Fans Players

Players’ Voice — Jack Madgen

It started with a family catch-up around Christmas 2016.

My uncle, Matt Rendell, a Collingwood recruiter, visited Cairns with his family for the holidays and we caught up for a chat one night.

We spoke about how my basketball was going. I was in the middle of an NBL season but, due to a few factors, my future in the sport was uncertain.

I mentioned that if basketball didn’t work out then I’d like to pursue footy. It was a brief conversation but he said that if got my skills and fitness to a decent level before making a final decision then he might be able to help me in regards to a Category B rookie spot.

I’d been thinking about it for a while, it actually crossed my mind a couple of years earlier but seeing guys like Hugh Greenwood and Corey Maynard make the switch opened my eyes to what might be possible.

A few months passed and I felt I’d gone as far as I could with basketball. The NBL season hadn’t panned out the way I wanted and I wasn’t performing that well in the SEABL — I wanted to play footy.

It was May and I texted Matty to set up a time to have a run with the VFL team as some form of a tryout — basically to see if I was any good at all.

I had a run with the side in September and two months later, I became an AFL player.

Don’t get me wrong, footy was a big part of my life growing up. Hailing from a small country town in South Australia, we played everything.
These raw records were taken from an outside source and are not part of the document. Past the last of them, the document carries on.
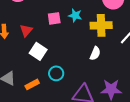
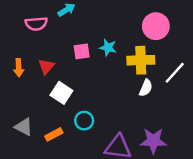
white semicircle: (95, 53) -> (146, 88), moved

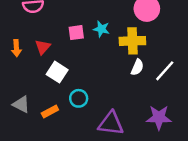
white line: (175, 73) -> (165, 71), moved
purple star: (153, 141) -> (159, 118), moved

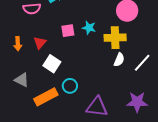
gray triangle: (21, 104) -> (22, 80), moved
orange rectangle: (50, 112) -> (46, 97), size x1.6

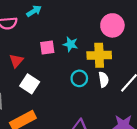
white semicircle: (119, 60) -> (104, 80), turned -32
cyan circle: (70, 86) -> (79, 78), moved

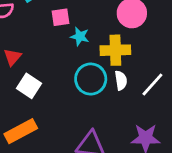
pink square: (47, 47) -> (61, 17), moved
cyan circle: (79, 78) -> (91, 79), size x1.5

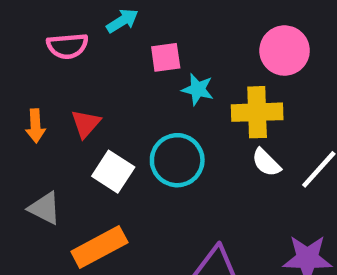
cyan circle: (91, 79) -> (177, 160), moved
white semicircle: (121, 80) -> (266, 162), turned 144

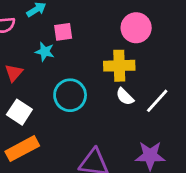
cyan star: (198, 89) -> (45, 52), moved
white square: (113, 172) -> (19, 112), moved

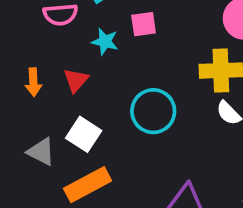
cyan star: (45, 52) -> (105, 42), moved

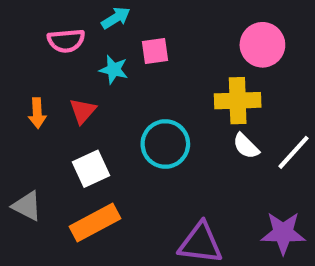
white square: (84, 134) -> (91, 169), turned 32
gray triangle: (41, 152) -> (27, 206), moved

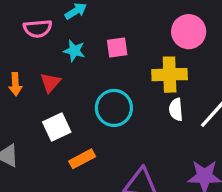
pink square: (155, 51) -> (117, 48), moved
white semicircle: (246, 146) -> (176, 110), turned 40
orange rectangle: (95, 223) -> (82, 159), moved, size x0.7

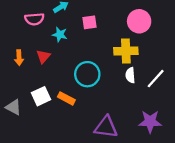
pink square: (117, 48) -> (90, 22), moved
white square: (57, 127) -> (41, 96), moved
orange rectangle: (82, 159) -> (66, 98), moved, turned 56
My parents were involved in the local basketball and football clubs so they were our main two sports of choice. One of my earliest memories was playing footy on Saturday mornings and, because my old man was the club president, running water for the senior side in the afternoon.

But back then, I had to make a choice.

I was invited down to train with the Central Districts Under-17s as a teenager but it clashed with basketball training.

Because my brother, Ben, was involved with an American college basketball team at the time, I was able to see the type of life he was living. All the stories he told and what he experienced over there had a big influence on my decision-making.

I saw a better future for myself if I pursued basketball so from that time forward it was all hoops for me.

I don’t regret the decision I made. Although my attributes probably suited footy better and I was probably a better Australian Rules player overall, the opportunity to go to college and receive an education while playing one of the sports I loved was the best option for me.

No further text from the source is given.